» **Goal of the exercise**: Please output every line of the material as it stands, without the pictures.

» **Records provided**:
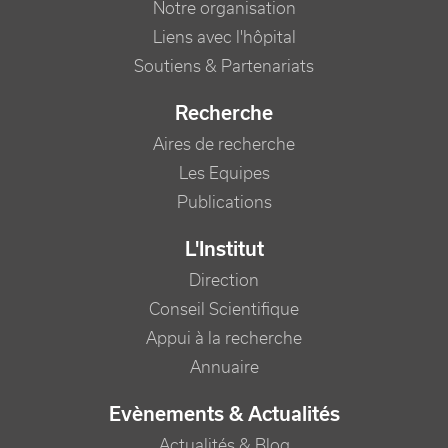
Notre organisation
Liens avec l'hôpital
Soutiens & Partenariats
Recherche
Aires de recherche
Les Equipes
Publications
L'Institut
Direction
Conseil Scientifique
Appui à la recherche
Annuaire
Evènements & Actualités
Actualités & Blog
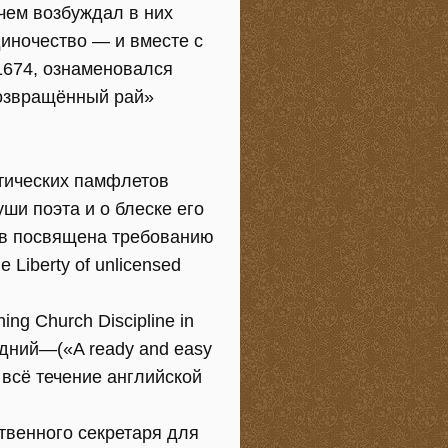
 чем возбуждал в них
иночество — и вместе с
1674, ознаменовался
Возвращённый рай»
тических памфлетов
ши поэта и о блеске его
ав посвящена требованию
 Liberty of unlicensed
g Church Discipline in
ледний—(«A ready and easy
 всё течение английской
твенного секретаря для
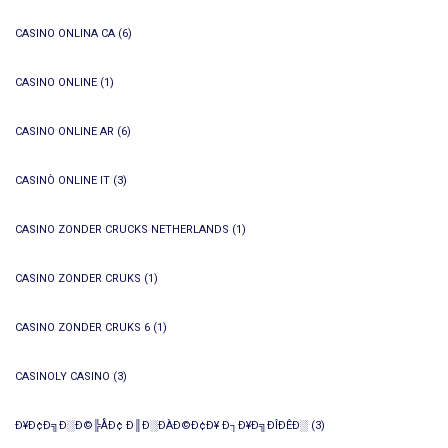
CASINO ONLINA CA
(6)
CASINO ONLINE
(1)
CASINO ONLINE AR
(6)
CASINÒ ONLINE IT
(3)
CASINO ZONDER CRUCKS NETHERLANDS
(1)
CASINO ZONDER CRUKS
(1)
CASINO ZONDER CRUKS 6
(1)
CASINOLY CASINO
(3)
Ð¥Ð¢Ð╗Ð░Ð©╠ÅÐ¢ Ð║Ð░ÐÀÐ©Ð¢Ð¥ Ð┐Ð¥Ð╗ÐÎÐÊÐ░
(3)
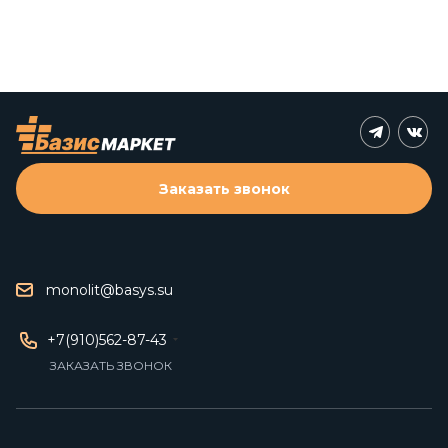
Заказать звонок
monolit@basys.su
+7(910)562-87-43
ЗАКАЗАТЬ ЗВОНОК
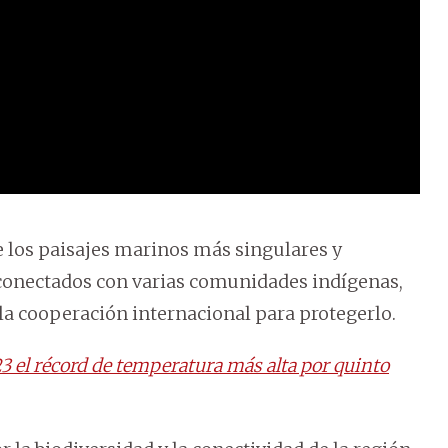
de los paisajes marinos más singulares y
 conectados con varias comunidades indígenas,
la cooperación internacional para protegerlo.
3 el récord de temperatura más alta por quinto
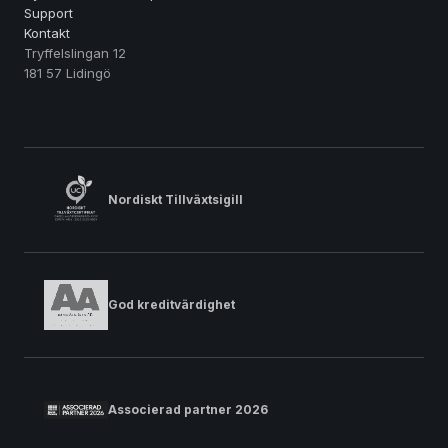
Support
Kontakt
Tryffelslingan 12
181 57 Lidingö
Nordiskt Tillväxtsigill
God kreditvärdighet
Associerad partner 2026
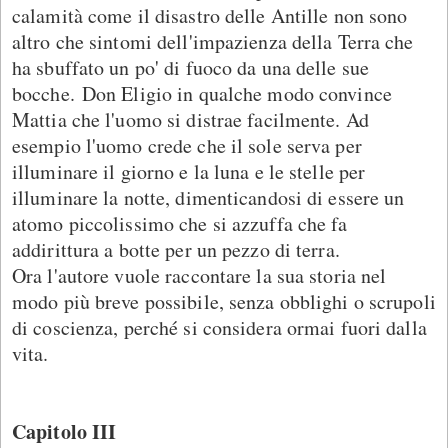
calamità come il disastro delle Antille non sono
altro che sintomi dell'impazienza della Terra che
ha sbuffato un po' di fuoco da una delle sue
bocche. Don Eligio in qualche modo convince
Mattia che l'uomo si distrae facilmente. Ad
esempio l'uomo crede che il sole serva per
illuminare il giorno e la luna e le stelle per
illuminare la notte, dimenticandosi di essere un
atomo piccolissimo che si azzuffa che fa
addirittura a botte per un pezzo di terra.
Ora l'autore vuole raccontare la sua storia nel
modo più breve possibile, senza obblighi o scrupoli
di coscienza, perché si considera ormai fuori dalla
vita.
Capitolo III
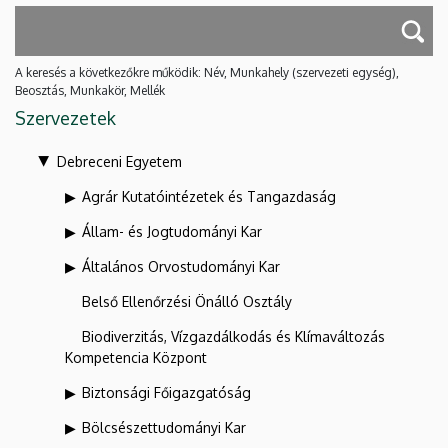
A keresés a következőkre működik: Név, Munkahely (szervezeti egység),
Beosztás, Munkakör, Mellék
Szervezetek
Debreceni Egyetem
Agrár Kutatóintézetek és Tangazdaság
Állam- és Jogtudományi Kar
Általános Orvostudományi Kar
Belső Ellenőrzési Önálló Osztály
Biodiverzitás, Vízgazdálkodás és Klímaváltozás
Kompetencia Központ
Biztonsági Főigazgatóság
Bölcsészettudományi Kar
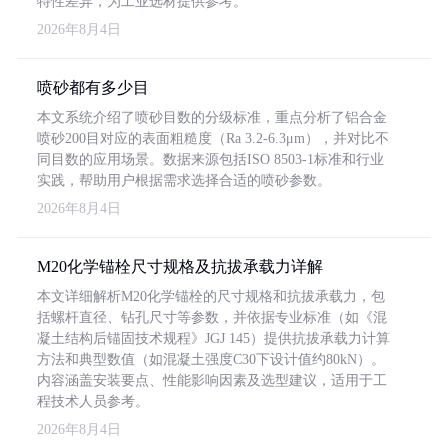
特性差异，为工业选材提供参考。
2026年8月4日
喷砂都有多少目
本文系统介绍了喷砂目数的分级标准，重点分析了铝合金
喷砂200目对应的表面粗糙度（Ra 3.2-6.3μm），并对比不
同目数的应用场景。数据来源包括ISO 8503-1标准和行业
实践，帮助用户根据需求选择合适的喷砂参数。
2026年8月4日
M20化学锚栓尺寸规格及抗拔承载力详解
本文详细解析M20化学锚栓的尺寸规格和抗拔承载力，包
括螺杆直径、钻孔尺寸等参数，并依据专业标准（如《混
凝土结构后锚固技术规程》JGJ 145）提供抗拔承载力计算
方法和典型数值（如混凝土强度C30下设计值约80kN）。
内容涵盖安装要点、性能影响因素及选型建议，适用于工
程技术人员参考。
2026年8月4日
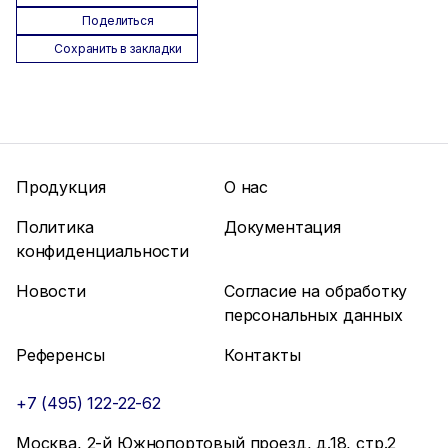
Поделиться
Сохранить в закладки
Продукция
О нас
Политика
Документация
конфиденциальности
Новости
Согласие на обработку
персональных данных
Референсы
Контакты
+7 (495) 122-22-62
Москва, 2-й Южнопортовый проезд, д.18, стр.2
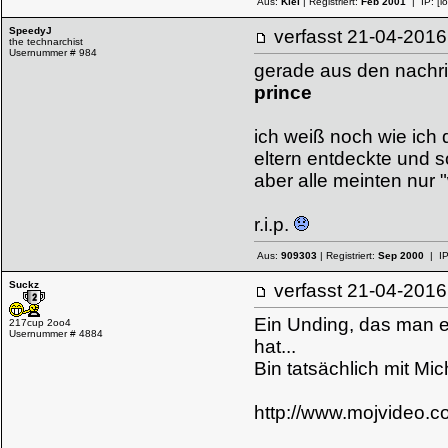
Aus:
Kiel
| Registriert:
Feb 2001
| IP:
[l
SpeedyJ
verfasst
21-04-20
the technarchist
Usernummer # 984
gerade aus den nachri
prince
ich weiß noch wie ich
eltern entdeckte und s
aber alle meinten nur 
r.i.p.
Aus:
909303
| Registriert:
Sep 2000
| I
Suckz
verfasst
21-04-20
Ein Unding, das man er
217cup 2oo4
Usernummer # 4884
hat...
Bin tatsächlich mit M
http://www.mojvideo.c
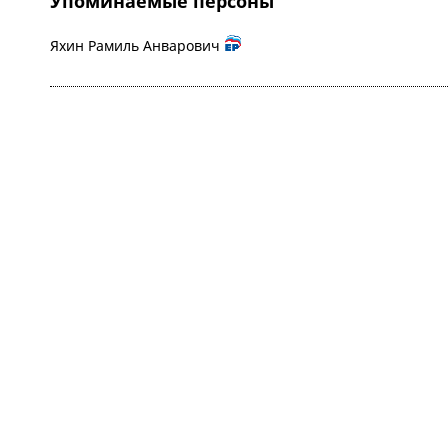
Упоминаемые персоны
Яхин Рамиль Анварович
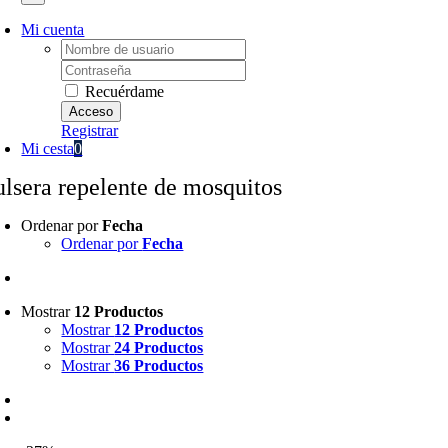
Mi cuenta
Username:
Password:
Recuérdame
Registrar
Mi cesta
0
ulsera repelente de mosquitos
Ordenar por
Fecha
Ordenar por
Fecha
Mostrar
12 Productos
Mostrar
12 Productos
Mostrar
24 Productos
Mostrar
36 Productos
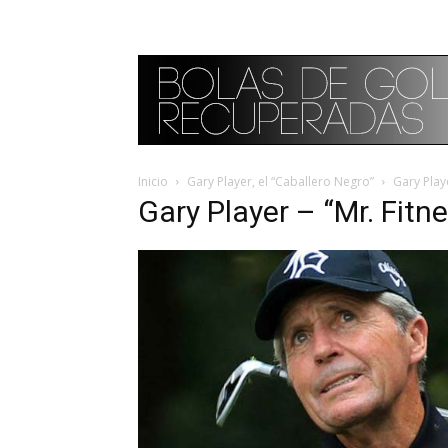
Inicio
Gary Player, el “Caballero Negro”
Gary Playe
Gary Player – “Mr. Fitn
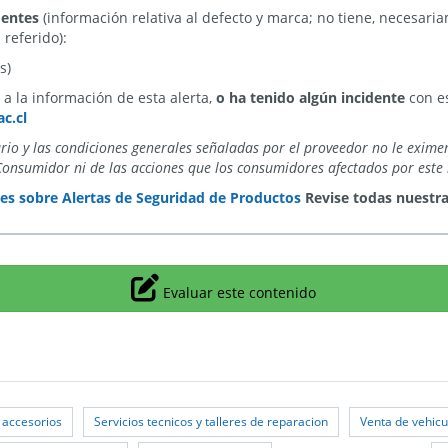
dentes
(información relativa al defecto y marca; no tiene, necesari
referido):
s)
a la información de esta alerta,
o ha tenido algún incidente
con es
c.cl
ario y las condiciones generales señaladas por el proveedor no le exime
Consumidor ni de las acciones que los consumidores afectados por este 
es sobre Alertas de Seguridad de Productos
Revise todas nuestr
Icono
Evaluar este contenido
 accesorios
Servicios tecnicos y talleres de reparacion
Venta de vehicu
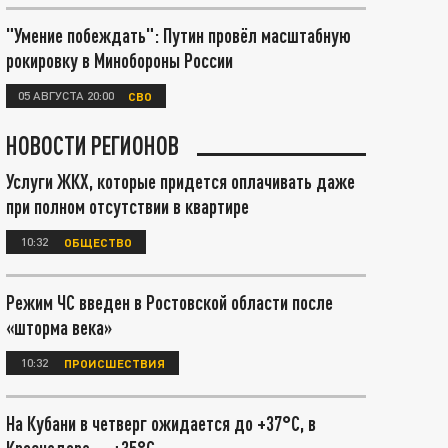
"Умение побеждать": Путин провёл масштабную
рокировку в Минобороны России
05 АВГУСТА 20:00
СВО
НОВОСТИ РЕГИОНОВ
Услуги ЖКХ, которые придется оплачивать даже
при полном отсутствии в квартире
10:32
ОБЩЕСТВО
Режим ЧС введен в Ростовской области после
«шторма века»
10:32
ПРОИСШЕСТВИЯ
На Кубани в четверг ожидается до +37°С, в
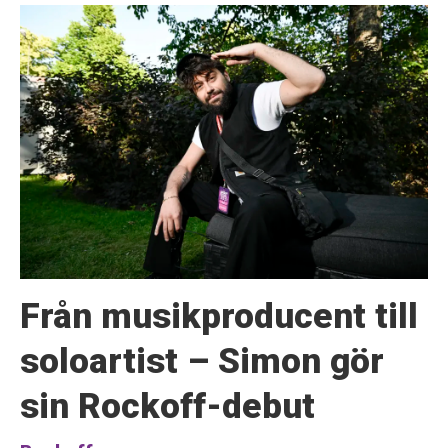
Från musikproducent till
soloartist – Simon gör
sin Rockoff-debut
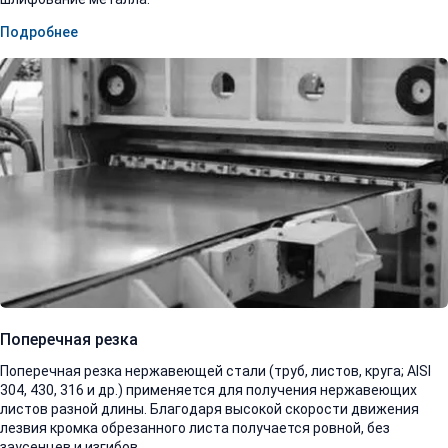
Подробнее
Поперечная резка
Поперечная резка нержавеющей стали (труб, листов, круга; AISI
304, 430, 316 и др.) применяется для получения нержавеющих
листов разной длины. Благодаря высокой скорости движения
лезвия кромка обрезанного листа получается ровной, без
заусенцев и изгибов.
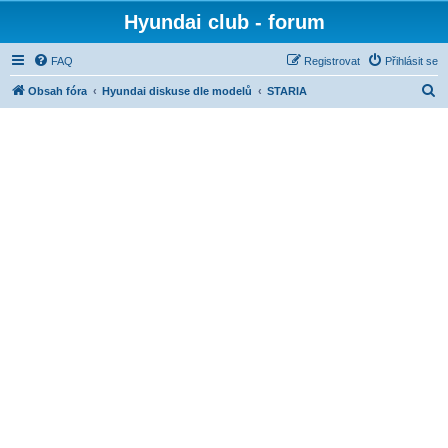
Hyundai club - forum
FAQ
Registrovat
Přihlásit se
H
Obsah fóra
Hyundai diskuse dle modelů
STARIA
l
e
d
a
t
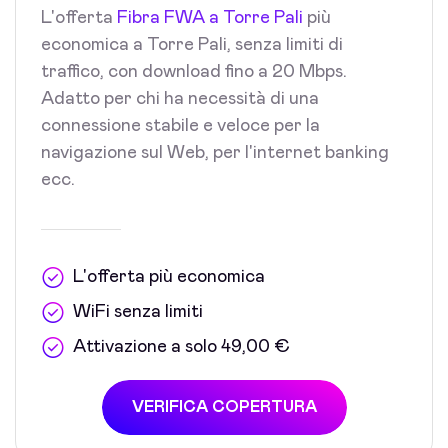
L'offerta
Fibra FWA a Torre Pali
più
economica a Torre Pali, senza limiti di
traffico, con download fino a 20 Mbps.
Adatto per chi ha necessità di una
connessione stabile e veloce per la
navigazione sul Web, per l'internet banking
ecc.
L'offerta più economica
WiFi senza limiti
Attivazione a solo 49,00 €
VERIFICA COPERTURA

» **Solution to this problem**:
Notre organisation
Liens avec l'hôpital
Soutiens & Partenariats
Recherche
Aires de recherche
Les Equipes
Publications
L'Institut
Direction
Conseil Scientifique
Appui à la recherche
Annuaire
Evènements & Actualités
Actualités & Blog
 чем возбуждал в них
иночество — и вместе с
1674, ознаменовался
Возвращённый рай»
тических памфлетов
ши поэта и о блеске его
ав посвящена требованию
 Liberty of unlicensed
g Church Discipline in
ледний—(«A ready and easy
 всё течение английской
твенного секретаря для
CASINO ONLINA CA
(6)
CASINO ONLINE
(1)
CASINO ONLINE AR
(6)
CASINÒ ONLINE IT
(3)
CASINO ZONDER CRUCKS NETHERLANDS
(1)
CASINO ZONDER CRUKS
(1)
CASINO ZONDER CRUKS 6
(1)
CASINOLY CASINO
(3)
Ð¥Ð¢Ð╗Ð░Ð©╠ÅÐ¢ Ð║Ð░ÐÀÐ©Ð¢Ð¥ Ð┐Ð¥Ð╗ÐÎÐÊÐ░
(3)
Заказать звонок
monolit@basys.su
+7(910)562-87-43
ЗАКАЗАТЬ ЗВОНОК
de los paisajes marinos más singulares y
 conectados con varias comunidades indígenas,
la cooperación internacional para protegerlo.
3 el récord de temperatura más alta por quinto
Support
Kontakt
Tryffelslingan 12
181 57 Lidingö
Nordiskt Tillväxtsigill
God kreditvärdighet
Associerad partner 2026
calamità come il disastro delle Antille non sono
altro che sintomi dell'impazienza della Terra che
ha sbuffato un po' di fuoco da una delle sue
bocche. Don Eligio in qualche modo convince
Mattia che l'uomo si distrae facilmente. Ad
esempio l'uomo crede che il sole serva per
illuminare il giorno e la luna e le stelle per
illuminare la notte, dimenticandosi di essere un
atomo piccolissimo che si azzuffa che fa
addirittura a botte per un pezzo di terra.
Ora l'autore vuole raccontare la sua storia nel
modo più breve possibile, senza obblighi o scrupoli
di coscienza, perché si considera ormai fuori dalla
vita.
Capitolo III
A keresés a következőkre működik: Név, Munkahely (szervezeti egység),
Beosztás, Munkakör, Mellék
Szervezetek
Debreceni Egyetem
Agrár Kutatóintézetek és Tangazdaság
Állam- és Jogtudományi Kar
Általános Orvostudományi Kar
Belső Ellenőrzési Önálló Osztály
Biodiverzitás, Vízgazdálkodás és Klímaváltozás
Kompetencia Központ
Biztonsági Főigazgatóság
Bölcsészettudományi Kar
特性差异，为工业选材提供参考。
2026年8月4日
喷砂都有多少目
本文系统介绍了喷砂目数的分级标准，重点分析了铝合金
喷砂200目对应的表面粗糙度（Ra 3.2-6.3μm），并对比不
同目数的应用场景。数据来源包括ISO 8503-1标准和行业
实践，帮助用户根据需求选择合适的喷砂参数。
2026年8月4日
M20化学锚栓尺寸规格及抗拔承载力详解
本文详细解析M20化学锚栓的尺寸规格和抗拔承载力，包
括螺杆直径、钻孔尺寸等参数，并依据专业标准（如《混
凝土结构后锚固技术规程》JGJ 145）提供抗拔承载力计算
方法和典型数值（如混凝土强度C30下设计值约80kN）。
内容涵盖安装要点、性能影响因素及选型建议，适用于工
程技术人员参考。
2026年8月4日
Поделиться
Сохранить в закладки
Продукция
О нас
Политика
Документация
конфиденциальности
Новости
Согласие на обработку
персональных данных
Референсы
Контакты
+7 (495) 122-22-62
Москва, 2-й Южнопортовый проезд, д.18, стр.2
Aus:
Kiel
| Registriert:
Feb 2001
| IP:
[l
SpeedyJ
verfasst
21-04-20
the technarchist
Usernummer # 984
gerade aus den nachri
prince
ich weiß noch wie ich
eltern entdeckte und s
aber alle meinten nur 
r.i.p.
Aus:
909303
| Registriert:
Sep 2000
| I
Suckz
verfasst
21-04-20
Ein Unding, das man er
217cup 2oo4
Usernummer # 4884
hat...
Bin tatsächlich mit M
http://www.mojvideo.c
Упоминаемые персоны
Яхин Рамиль Анварович
Mi cuenta
Username:
Password:
Recuérdame
Registrar
Mi cesta
0
ulsera repelente de mosquitos
Ordenar por
Fecha
Ordenar por
Fecha
Mostrar
12 Productos
Mostrar
12 Productos
Mostrar
24 Productos
Mostrar
36 Productos
Inicio
Gary Player, el “Caballero Negro”
Gary Playe
Gary Player – “Mr. Fitn
dentes
(información relativa al defecto y marca; no tiene, necesari
referido):
s)
a la información de esta alerta,
o ha tenido algún incidente
con es
c.cl
ario y las condiciones generales señaladas por el proveedor no le exime
Consumidor ni de las acciones que los consumidores afectados por este 
es sobre Alertas de Seguridad de Productos
Revise todas nuestr
Icono
Evaluar este contenido
 accesorios
Servicios tecnicos y talleres de reparacion
Venta de vehicu
"Умение побеждать": Путин провёл масштабную
рокировку в Минобороны России
05 АВГУСТА 20:00
СВО
НОВОСТИ РЕГИОНОВ
Услуги ЖКХ, которые придется оплачивать даже
при полном отсутствии в квартире
10:32
ОБЩЕСТВО
Режим ЧС введен в Ростовской области после
«шторма века»
10:32
ПРОИСШЕСТВИЯ
На Кубани в четверг ожидается до +37°С, в
Från musikproducent till
soloartist – Simon gör
sin Rockoff-debut
Подробнее
Поперечная резка
Поперечная резка нержавеющей стали (труб, листов, круга; AISI
304, 430, 316 и др.) применяется для получения нержавеющих
листов разной длины. Благодаря высокой скорости движения
лезвия кромка обрезанного листа получается ровной, без
заусенцев и изгибов.
Hyundai club - forum
FAQ
Registrovat
Přihlásit se
H
Obsah fóra
Hyundai diskuse dle modelů
STARIA
l
e
d
a
t
L'offerta
Fibra FWA a Torre Pali
più
economica a Torre Pali, senza limiti di
traffico, con download fino a 20 Mbps.
Adatto per chi ha necessità di una
connessione stabile e veloce per la
navigazione sul Web, per l'internet banking
ecc.
L'offerta più economica
WiFi senza limiti
Attivazione a solo 49,00 €
VERIFICA COPERTURA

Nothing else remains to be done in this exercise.